Saturday, November 15, 2008

Bison Hunting



Catalina Island is nearly 60 square miles – more than 18 from Land's End on the west tip to Jewfish Point on the east, and 7 miles across at its widest. It is owned and run mainly by the Catalina Island Conservancy (thanks Leslie for your comment below re Wrigley family ownership). Portions are leased out for recreation, boat mooring fields, and camps. A portion of the revenue from these goes to to the state of California in lieu of property taxes. This creates an interesting environment – a benevolent and apparently well run autocracy.


Water is precious on the island

The town of Two Harbours, off which we are currently anchored, is a company town run by one of the leasees who maintain 100's of mooring buoys in dozens of harbours, a general store, restaurant, snack bar, and dive concession. Only employees of the Santa Catalina Island Company may live in the sprawling and eclectic enclave of houses that lie between Isthmus and Catalina harbours. The small town atmosphere (only 200 people live here) means that everyone waves at you when they walk or drive past.


Catalina harbour


View back toward Catalina harbour from Silver Peak Trail


Hiking to Silver Peak

We are anchored under Catalina Head with mountains all around and cacti growing down to the water. Because we are outside the moorings, it is nearly a mile row to the jetty. When you land, a broad red dirt road lined with Eucalyptus runs across the peninsula to Two Harbours. Rani remarked it reminded her of Australia. Old VW vans, pickups, and jeeps repose at the head of the jetty and as we walk into town, we pass a high school bus that makes the 1.5 hour trip to Avalon each school day.


Looking at the west end of the island on the way to Little Harbour
The island has a unique flora and fauna, including bison and a type of silvery fox. We saw one of the foxes on our fist hike up to Silver peak the day after we arrived. A very bouncy little fellow who hopped away from us over prickly pears and Toyon bushes. From day one, I was keen on seeing a buffalo. These animals roam the island, a remnant of ranching operations early in the 20th century.
A thrilling video of our hike to Silver Peak and a good shot of buffalo dung can be seen here.


Bison dung - a big one!


And a bison hoof print - note quarter for scale
On our first hike, we found considerable bison spoor and tracks. The photos above show a particularly fine specimen of the former and a hoof print with a quarter to provide scale. A sailor anchored nearby told us he had seen a buffalo in the early morning grazing near the jetty. However the beasts proved elusive until yesterday.
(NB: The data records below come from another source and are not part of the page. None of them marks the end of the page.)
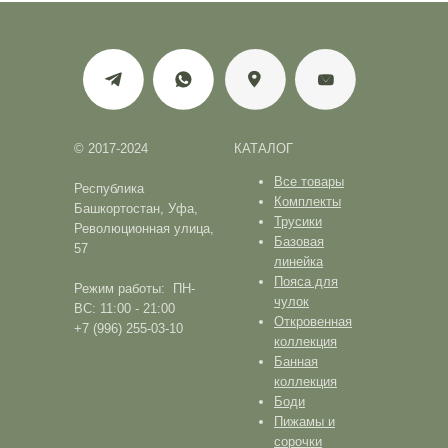
© 2017-2024
КАТАЛОГ
Все товары
Республика
Комплекты
Башкортостан, Уфа,
Трусики
Революционная улица,
Базовая
57
линейка
Пояса для
Режим работы: ПН-
чулок
ВС: 11:00 - 21:00
Откровенная
+7 (996) 255-03-10
коллекция
Банная
коллекция
Боди
Пижамы и
сорочки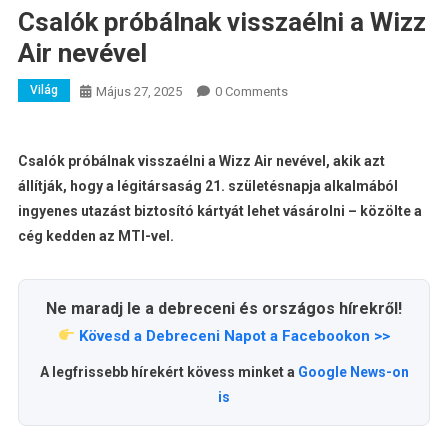
Csalók próbálnak visszaélni a Wizz
Air nevével
Világ
Május 27, 2025
0 Comments
Csalók próbálnak visszaélni a Wizz Air nevével, akik azt
állítják, hogy a légitársaság 21. születésnapja alkalmából
ingyenes utazást biztosító kártyát lehet vásárolni – közölte a
cég kedden az MTI-vel.
Ne maradj le a debreceni és országos hírekről!
Kövesd a Debreceni Napot a Facebookon >>
A legfrissebb hírekért kövess minket a
Google News-on
is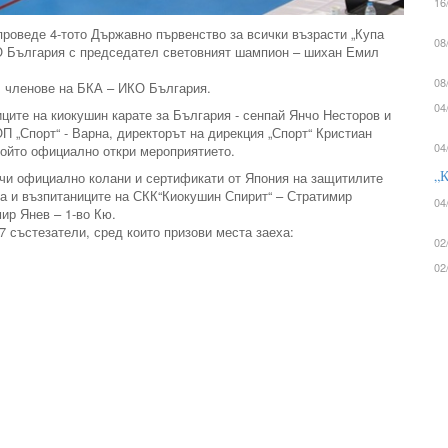
16
проведе 4-тото Държавно първенство за всички възрасти „Купа
08
О България с председател световният шампион – шихан Емил
08
а, членове на БКА – ИКО България.
04
ците на киокушин карате за България - сенпай Янчо Несторов и
„Спорт“ - Варна, директорът на дирекция „Спорт“ Кристиан
04
който официално откри мероприятието.
„К
чи официално колани и сертификати от Япония на защитилите
ха и възпитаниците на СКК“Киокушин Спирит“ – Стратимир
04
ир Янев – 1-во Кю.
7 състезатели, сред които призови места заеха:
02
02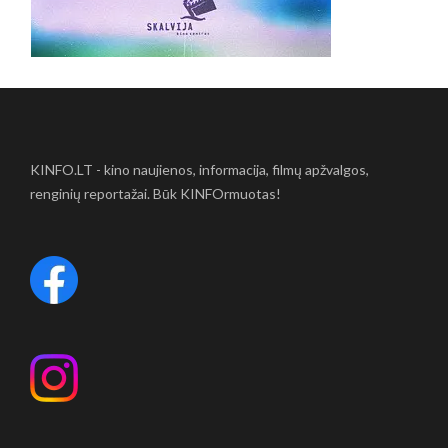
KINFO.LT - kino naujienos, informacija, filmų apžvalgos,
renginių reportažai. Būk KINFOrmuotas!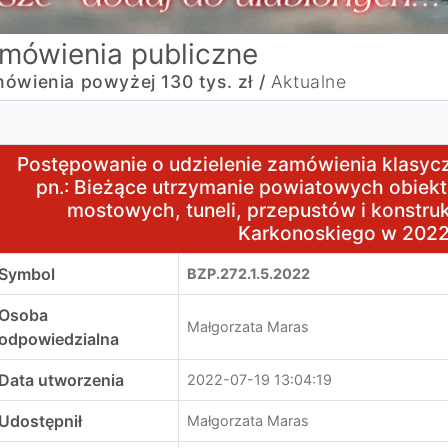
mówienia publiczne
ówienia powyżej 130 tys. zł /
Aktualne
ostępowanie o udzielenie zamówienia klasycznego w trybi
Postępowanie o udzielenie zamówienia klasy
pn.: Bieżące utrzymanie powiatowych obiekt
mostowych, tuneli, przepustów i konstru
Karkonoskiego w 2022
Symbol
BZP.272.1.5.2022
Osoba
Małgorzata Maras
odpowiedzialna
Data utworzenia
2022-07-19 13:04:19
Udostępnił
Małgorzata Maras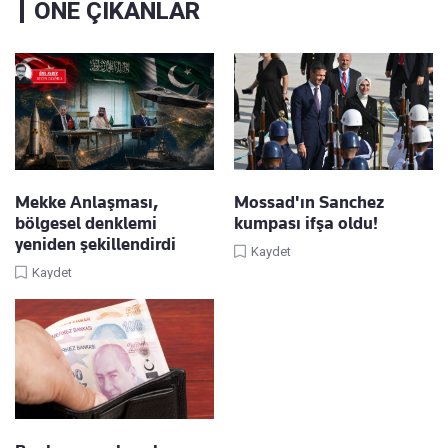
ÖNE ÇIKANLAR
Mekke Anlaşması,
Mossad'ın Sanchez
bölgesel denklemi
kumpası ifşa oldu!
yeniden şekillendirdi
Kaydet
Kaydet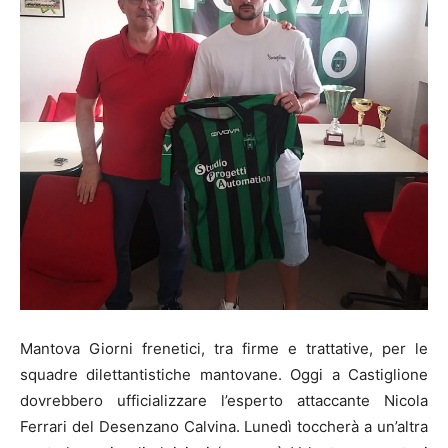
Mantova Giorni frenetici, tra firme e trattative, per le
squadre dilettantistiche mantovane. Oggi a Castiglione
dovrebbero ufficializzare l’esperto attaccante Nicola
Ferrari del Desenzano Calvina. Lunedì toccherà a un’altra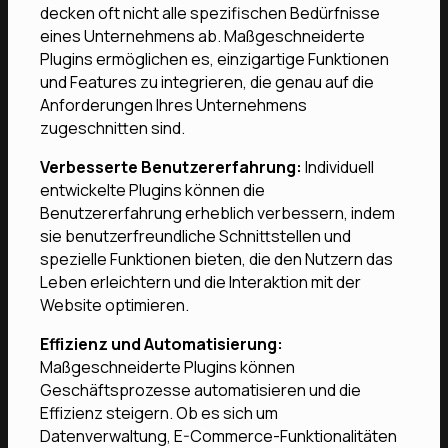
decken oft nicht alle spezifischen Bedürfnisse
eines Unternehmens ab. Maßgeschneiderte
Plugins ermöglichen es, einzigartige Funktionen
und Features zu integrieren, die genau auf die
Anforderungen Ihres Unternehmens
zugeschnitten sind.
Verbesserte Benutzererfahrung:
Individuell
entwickelte Plugins können die
Benutzererfahrung erheblich verbessern, indem
sie benutzerfreundliche Schnittstellen und
spezielle Funktionen bieten, die den Nutzern das
Leben erleichtern und die Interaktion mit der
Website optimieren.
Effizienz und Automatisierung:
Maßgeschneiderte Plugins können
Geschäftsprozesse automatisieren und die
Effizienz steigern. Ob es sich um
Datenverwaltung, E-Commerce-Funktionalitäten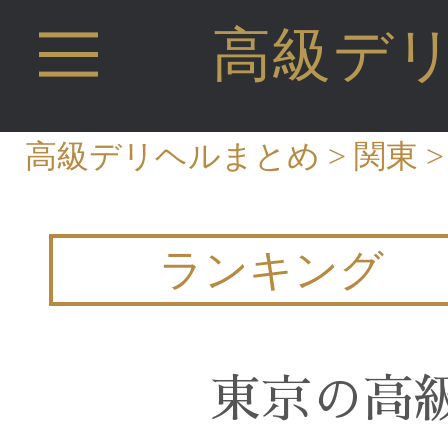
高級デ
高級デリヘルまとめ
>
関東
ランキング
東京の高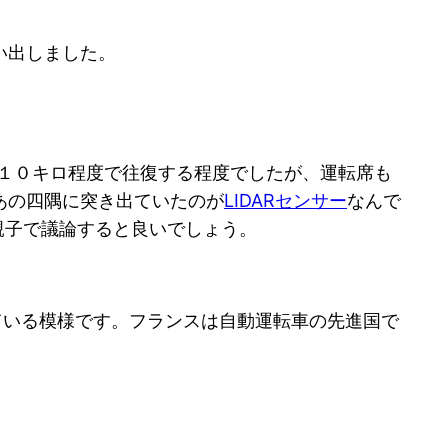
い出しました。
時速１０キロ程度で往復する程度でしたが、運転席も
あの四隅に突き出ていたのが
LIDARセンサー
なんで
親子で議論すると良いでしょう。
ドしている模様です。フランスは自動運転車の先進国で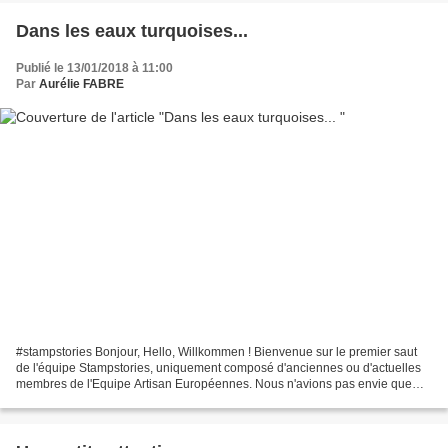
Dans les eaux turquoises...
Publié le 13/01/2018 à 11:00
Par
Aurélie FABRE
#stampstories Bonjour, Hello, Willkommen ! Bienvenue sur le premier saut
de l'équipe Stampstories, uniquement composé d'anciennes ou d'actuelles
membres de l'Equipe Artisan Européennes. Nous n'avions pas envie que
l'histoire se termine et nous voulions...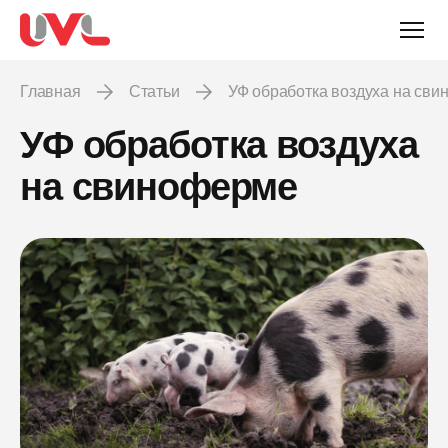
Главная
Статьи
УФ обработка воздуха на св
УФ обработка воздуха
на свиноферме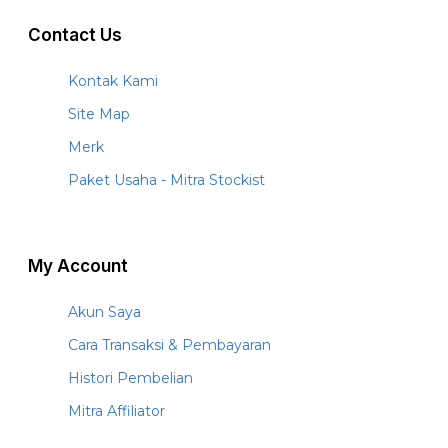
Contact Us
Kontak Kami
Site Map
Merk
Paket Usaha - Mitra Stockist
My Account
Akun Saya
Cara Transaksi & Pembayaran
Histori Pembelian
Mitra Affiliator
Parson's Landing - a walk-in campground
We were on a hike to Little harbour to go snorkeling when Rani grabbed my arm and gestured at what looked like a large shaggy brown bush. The buffalo was a couple of hundred yards off the trail resting in a patch of tall grasses. As we approached, it lumbered to its feet and ambled very slowly past us and along a well worn track back toward the resevoir that sits on the hill overlooking Two Harbours.


Prickly pear with unusual hand-shaped fruit cluster


A bison - finally!
We were elated with our sighting but even happier when on the return trip we spied 4 bison on a ridge quite close to the place of our first encounter. We were careful this time to approach slowly and keep a reasonable distance (see sign below for why this is a good idea). The buffalo is not a very animated creature and the ones we watched were either sitting or swishing away the swarms of flies that must be very unpleasant in the intense heat. We felt sorry for the creatures with their thick pelts. Click here for a video of Chris and the bison.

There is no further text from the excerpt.